# [Instructions for the task]
Word for word, output every line of the material below, minus pictures.
== == ==
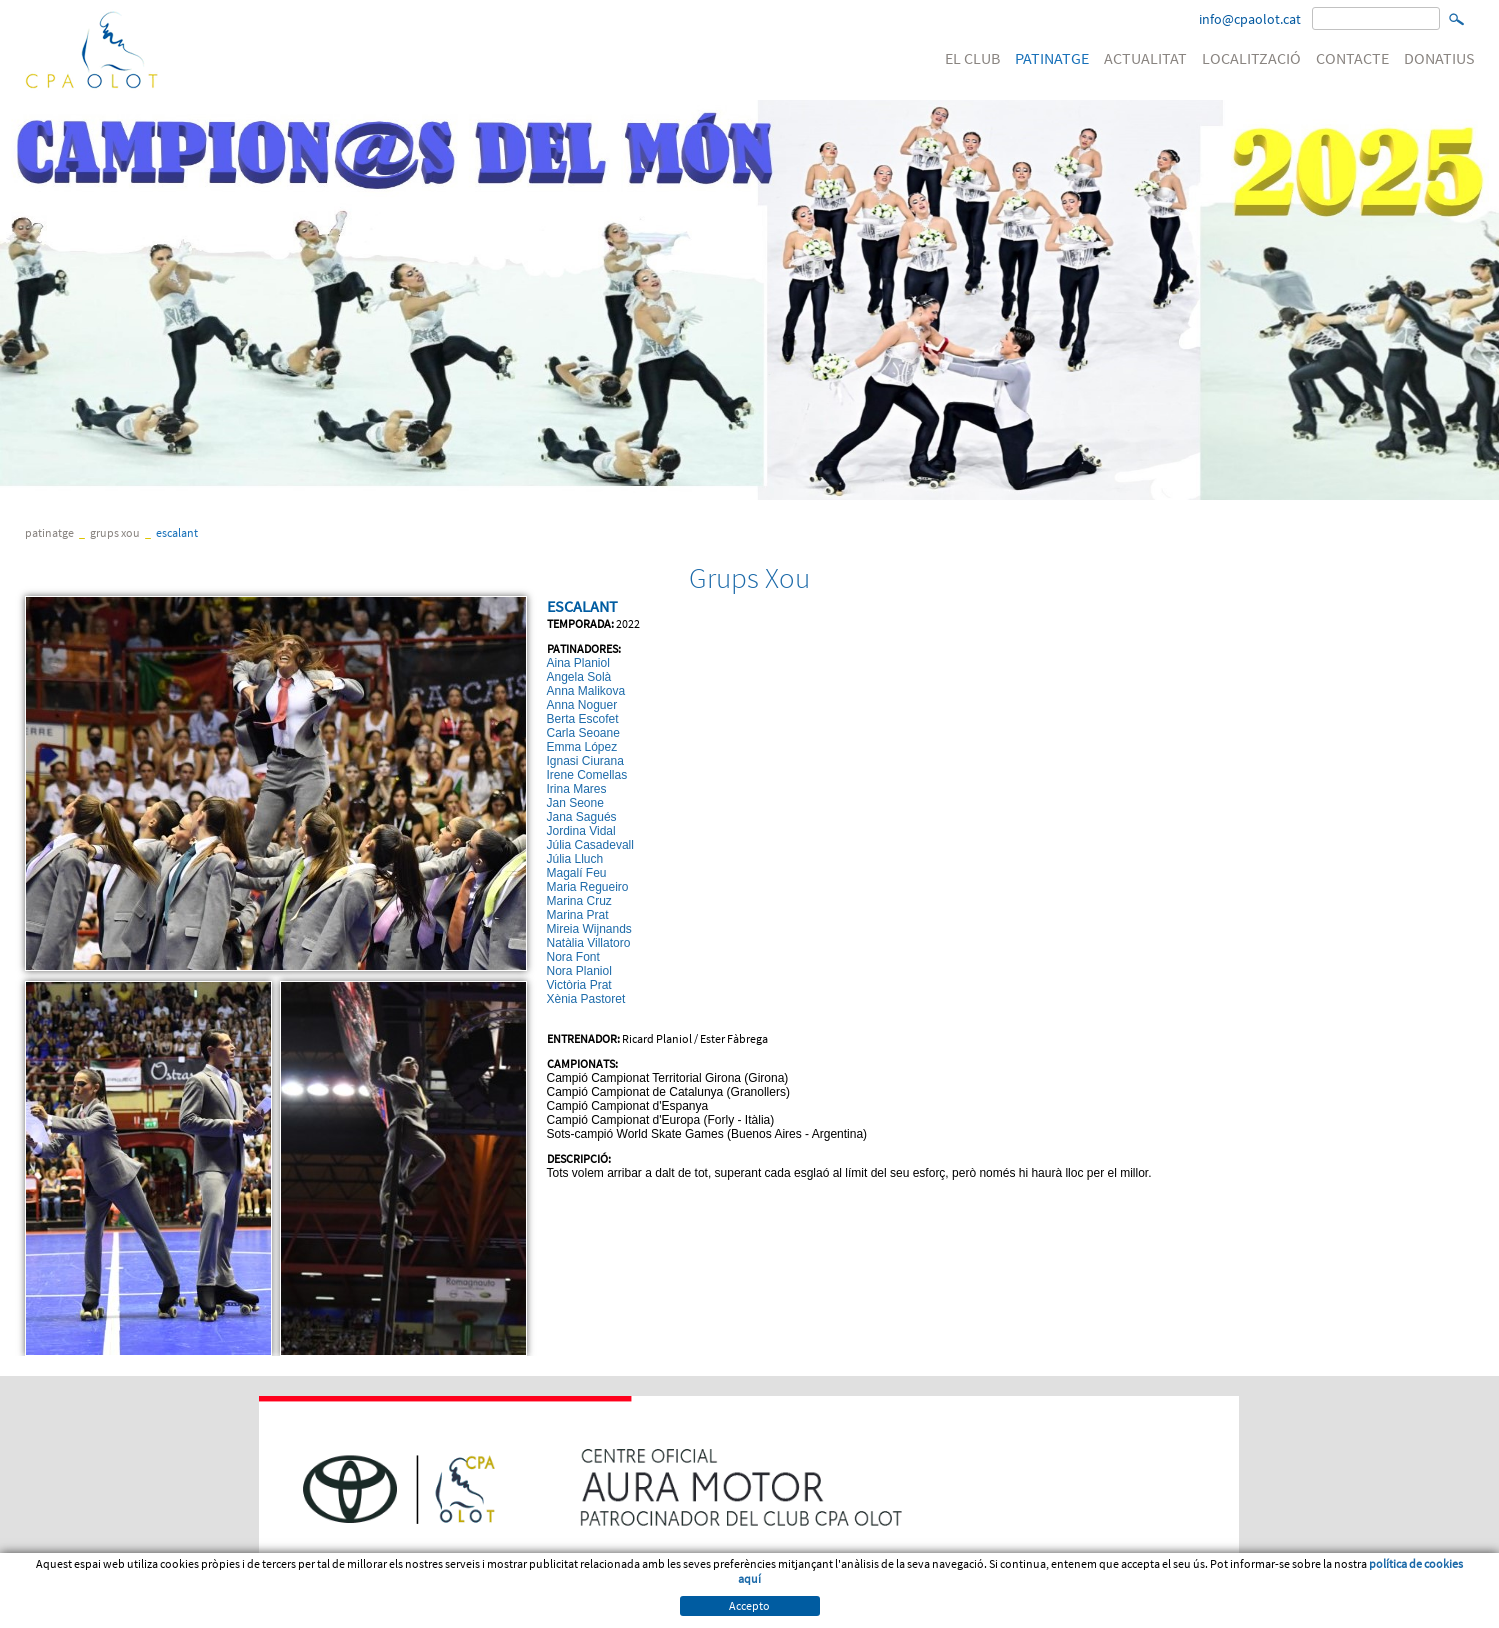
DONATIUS (1439, 58)
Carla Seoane (583, 733)
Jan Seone (575, 803)
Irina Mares (577, 789)
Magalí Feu (577, 873)
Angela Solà (579, 677)
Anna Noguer (582, 705)
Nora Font (573, 957)
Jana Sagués (582, 817)
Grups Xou (115, 532)
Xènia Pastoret (586, 999)
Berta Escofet (583, 719)
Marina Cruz (579, 901)
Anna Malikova (586, 691)
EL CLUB (972, 58)
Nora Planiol (579, 971)
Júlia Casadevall (590, 845)
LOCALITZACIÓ (1251, 58)
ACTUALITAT (1145, 58)
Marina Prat (578, 915)
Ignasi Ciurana (585, 761)
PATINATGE (1052, 58)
== == ==
# [Written answer]
DONATIUS (1439, 58)
Carla Seoane (583, 733)
Jan Seone (575, 803)
Irina Mares (577, 789)
Magalí Feu (577, 873)
Angela Solà (579, 677)
Anna Noguer (582, 705)
Nora Font (573, 957)
Jana Sagués (582, 817)
Grups Xou (115, 532)
Xènia Pastoret (586, 999)
Berta Escofet (583, 719)
Marina Cruz (579, 901)
Anna Malikova (586, 691)
EL CLUB (972, 58)
Nora Planiol (579, 971)
Júlia Casadevall (590, 845)
LOCALITZACIÓ (1251, 58)
ACTUALITAT (1145, 58)
Marina Prat (578, 915)
Ignasi Ciurana (585, 761)
PATINATGE (1052, 58)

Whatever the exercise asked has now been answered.